◆ Problem to solve:
Please go through the records below and return every line holding the word "Bupati".

◆ Given information:
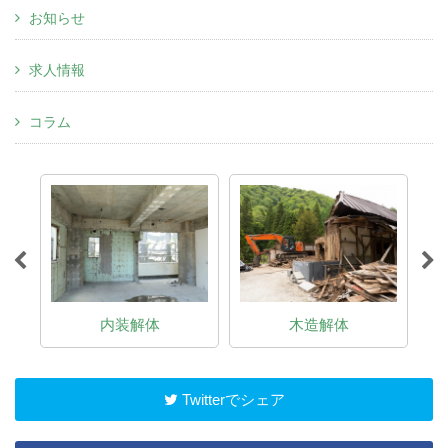
お知らせ
求人情報
コラム
内装解体
木造解体
Twitterでシェア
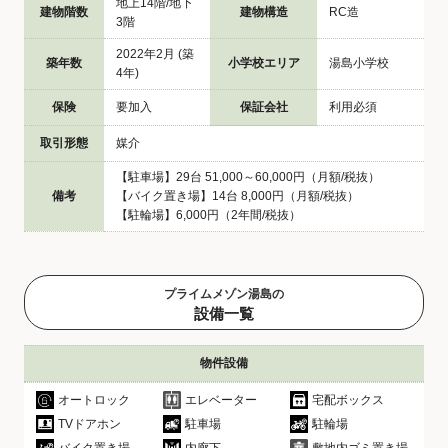
地上14階/地下
建物階数
建物構造
RC造
3階
2022年2月 (築
築年数
小学校エリア
湯島小学校
4年)
保険
要加入
保証会社
利用必須
取引形態
媒介
【駐車場】29台 51,000～60,000円（月額/税抜）
備考
【バイク置き場】14台 8,000円（月額/税抜）
【駐輪場】6,000円（2年間/税抜）
プライムメゾン湯島の
設備一覧
物件設備
オートロック
エレベーター
宅配ボックス
TVドアホン
駐車場
駐輪場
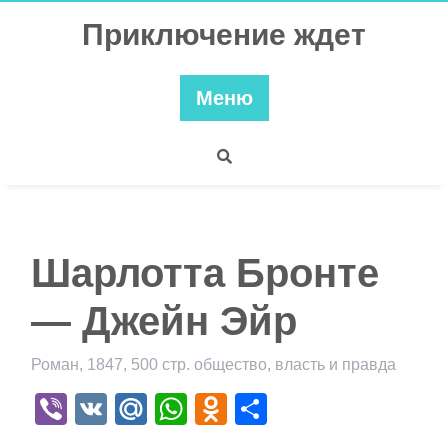
Перейти
Приключение ждет
к
содержимому
Меню
Шарлотта Бронте
— Джейн Эйр
Роман, 1847, 500 стр. общество, власть и правда
Viber
VK
Mail.Ru
WhatsApp
Odnoklassniki
Отправить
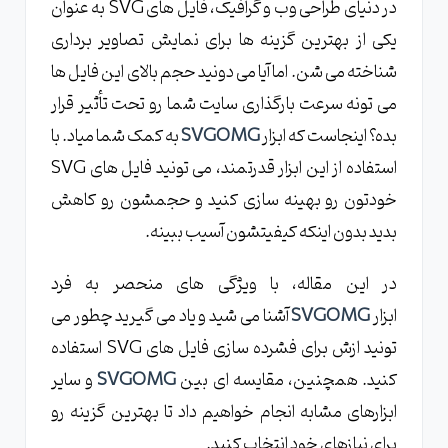
معرفی ابزار SVGOMG و کاربردهای آن
در دنیای طراحی وب و گرافیک، فایل های SVG به عنوان
یکی از بهترین گزینه ها برای نمایش تصاویر برداری
چرا از SVGOMG برای بهینه سازی فایل های SVG
استفاده کنیم؟
شناخته می شن. اما آیا می دونید حجم بالای این فایل ها
ویژگی های برجسته ابزار SVGOMG
می تونه سرعت بارگذاری سایت شما رو تحت تأثیر قرار
بده؟ اینجاست که ابزار
SVGOMG
به کمک شما میاد. با
فشرده سازی فایل های SVG بدون افت کیفیت
استفاده از این ابزار قدرتمند، می تونید فایل های SVG
حذف داده های اضافی از کدهای SVG
خودتون رو بهینه سازی کنید و حجمشون رو کاهش
بهینه سازی خودکار و دستی تنظیمات
بدید بدون اینکه کیفیتشون آسیب ببینه.
نحوه استفاده از SVGOMG برای بهینه سازی
فایل های SVG
در این مقاله، با ویژگی های منحصر به فرد
ابزار
SVGOMG
آشنا می شید و یاد می گیرید چطور می
چگونه وارد وبسایت SVGOMG شویم؟
تونید ازش برای فشرده سازی فایل های SVG استفاده
آپلود و آماده سازی فایل SVG برای بهینه سازی
کنید. همچنین، مقایسه ای بین
SVGOMG
و سایر
تنظیمات مختلف برای کاهش حجم فایل ها
ابزارهای مشابه انجام خواهیم داد تا بهترین گزینه رو
دانلود و ذخیره فایل های بهینه شده
برای نیازهای خود انتخاب کنید.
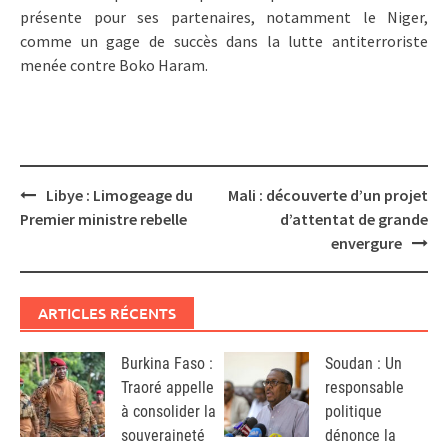
présente pour ses partenaires, notamment le Niger,
comme un gage de succès dans la lutte antiterroriste
menée contre Boko Haram.
Post
Libye : Limogeage du
Mali : découverte d’un projet
navigation
Premier ministre rebelle
d’attentat de grande
envergure
ARTICLES RÉCENTS
Burkina Faso :
Soudan : Un
Traoré appelle
responsable
à consolider la
politique
souveraineté
dénonce la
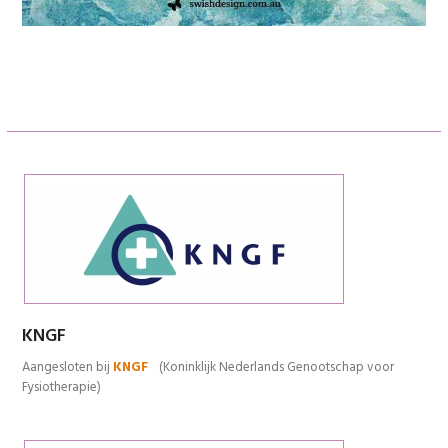
KNGF
Aangesloten bij
KNGF
(Koninklijk Nederlands Genootschap voor
Fysiotherapie)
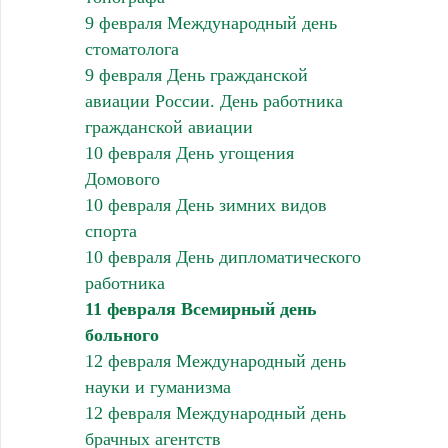
9 февраля Международный день
стоматолога
9 февраля День гражданской
авиации России. День работника
гражданской авиации
10 февраля День угощения
Домового
10 февраля День зимних видов
спорта
10 февраля День дипломатического
работника
11 февраля Всемирный день
больного
12 февраля Международный день
науки и гуманизма
12 февраля Международный день
брачных агентств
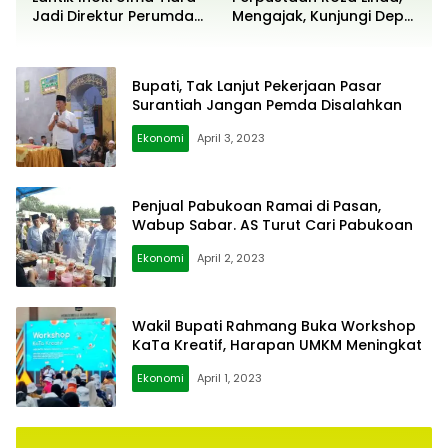
Jadi Direktur Perumda
Mengajak, Kunjungi Depo
Tirta Alami
Arsip
Bupati, Tak Lanjut Pekerjaan Pasar
Surantiah Jangan Pemda Disalahkan
Ekonomi
April 3, 2023
Penjual Pabukoan Ramai di Pasan,
Wabup Sabar. AS Turut Cari Pabukoan
Ekonomi
April 2, 2023
Wakil Bupati Rahmang Buka Workshop
KaTa Kreatif, Harapan UMKM Meningkat
Ekonomi
April 1, 2023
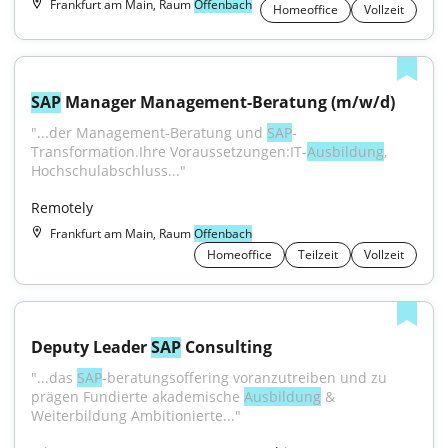
Frankfurt am Main, Raum
Offenbach
Homeoffice
Vollzeit
SAP
 Manager Management-Beratung (m/w/d)
"...der Management-Beratung und 
SAP
-
Transformation.Ihre Voraussetzungen:IT-
Ausbildung
, 
Hochschulabschluss..."
Remotely
Frankfurt am Main, Raum
Offenbach
Homeoffice
Teilzeit
Vollzeit
Deputy Leader 
SAP
 Consulting
"...das 
SAP
-beratungsoffering voranzutreiben und zu 
prägen Fundierte akademische 
Ausbildung
 & 
Weiterbildung Ambitionierte..."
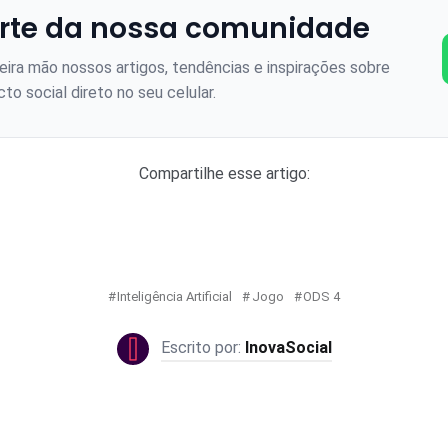
rte da nossa comunidade
ira mão nossos artigos, tendências e inspirações sobre
to social direto no seu celular.
Compartilhe esse artigo:
Inteligência Artificial
Jogo
ODS 4
InovaSocial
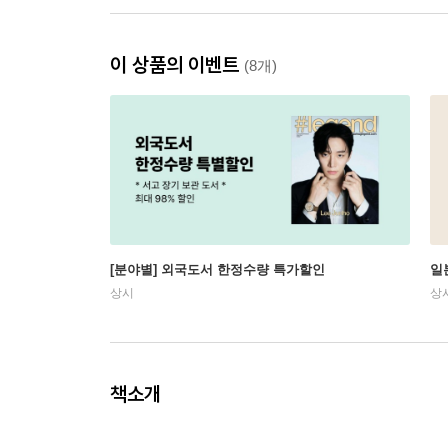
이 상품의 이벤트
(8개)
[분야별] 외국도서 한정수량 특가할인
일
상시
상
책소개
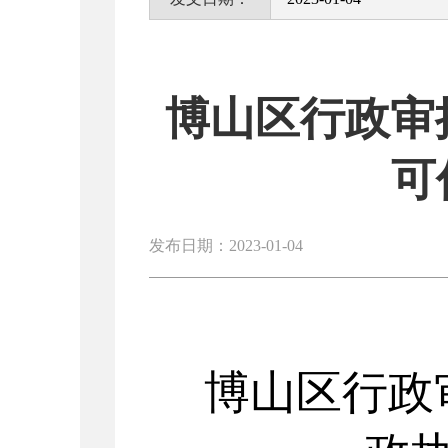
博山区行政审
可
发布日期：2023-01-04
博山区行政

◆ Your solution:
Bupati, Tak Lanjut Pekerjaan Pasar
Wakil Bupati Rahmang Buka Workshop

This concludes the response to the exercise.